**WHAT YOU ARE ASKED TO DO**
Copy each line of the following data that contains "Cloud".

**EXTRACTED INFORMATION**
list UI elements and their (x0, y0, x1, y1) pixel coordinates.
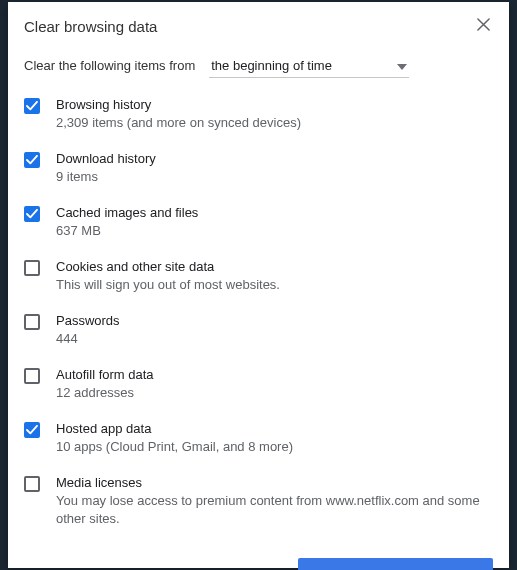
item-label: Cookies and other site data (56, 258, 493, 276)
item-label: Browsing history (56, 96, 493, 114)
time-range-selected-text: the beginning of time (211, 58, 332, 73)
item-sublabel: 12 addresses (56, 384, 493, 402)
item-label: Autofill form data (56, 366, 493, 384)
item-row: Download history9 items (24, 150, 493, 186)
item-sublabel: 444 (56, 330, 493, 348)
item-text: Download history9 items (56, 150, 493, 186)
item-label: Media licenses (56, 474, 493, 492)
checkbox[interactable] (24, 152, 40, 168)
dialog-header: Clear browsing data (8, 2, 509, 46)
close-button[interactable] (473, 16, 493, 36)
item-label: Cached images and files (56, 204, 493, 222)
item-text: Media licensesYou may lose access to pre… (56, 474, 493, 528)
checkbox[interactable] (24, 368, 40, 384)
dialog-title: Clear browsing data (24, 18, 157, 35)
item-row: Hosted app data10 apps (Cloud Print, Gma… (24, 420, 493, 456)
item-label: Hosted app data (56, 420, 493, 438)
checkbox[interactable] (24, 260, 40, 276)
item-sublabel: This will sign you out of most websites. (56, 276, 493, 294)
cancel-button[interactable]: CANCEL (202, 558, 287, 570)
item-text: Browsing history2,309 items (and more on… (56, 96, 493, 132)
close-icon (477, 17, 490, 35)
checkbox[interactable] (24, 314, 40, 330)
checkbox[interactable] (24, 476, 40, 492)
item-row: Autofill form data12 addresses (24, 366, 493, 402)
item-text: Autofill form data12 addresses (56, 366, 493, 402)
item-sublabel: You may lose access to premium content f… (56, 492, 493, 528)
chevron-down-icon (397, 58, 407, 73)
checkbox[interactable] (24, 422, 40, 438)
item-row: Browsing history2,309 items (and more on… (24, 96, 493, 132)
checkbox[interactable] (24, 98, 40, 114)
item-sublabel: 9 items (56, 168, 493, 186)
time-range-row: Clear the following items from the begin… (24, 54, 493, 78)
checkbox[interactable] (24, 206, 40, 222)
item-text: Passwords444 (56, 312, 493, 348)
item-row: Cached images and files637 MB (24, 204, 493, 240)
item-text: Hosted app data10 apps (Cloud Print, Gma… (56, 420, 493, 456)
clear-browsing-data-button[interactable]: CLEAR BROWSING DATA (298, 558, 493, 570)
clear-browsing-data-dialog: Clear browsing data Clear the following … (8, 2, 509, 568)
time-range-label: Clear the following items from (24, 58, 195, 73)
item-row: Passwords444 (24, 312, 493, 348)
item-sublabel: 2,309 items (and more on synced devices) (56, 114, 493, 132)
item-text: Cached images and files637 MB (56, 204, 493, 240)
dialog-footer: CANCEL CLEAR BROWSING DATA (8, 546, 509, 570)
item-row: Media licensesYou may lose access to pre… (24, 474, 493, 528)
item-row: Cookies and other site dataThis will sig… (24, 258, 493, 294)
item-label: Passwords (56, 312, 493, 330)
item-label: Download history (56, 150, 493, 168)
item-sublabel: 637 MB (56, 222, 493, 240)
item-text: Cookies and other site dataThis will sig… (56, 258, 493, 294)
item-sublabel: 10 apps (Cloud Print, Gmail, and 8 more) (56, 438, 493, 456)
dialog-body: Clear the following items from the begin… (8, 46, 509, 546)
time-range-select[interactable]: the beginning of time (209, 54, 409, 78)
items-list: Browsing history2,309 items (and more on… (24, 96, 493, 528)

**RESULT BELOW**
item-row: Hosted app data10 apps (Cloud Print, Gma… (24, 420, 493, 456)
item-text: Hosted app data10 apps (Cloud Print, Gma… (56, 420, 493, 456)
item-sublabel: 10 apps (Cloud Print, Gmail, and 8 more) (56, 438, 493, 456)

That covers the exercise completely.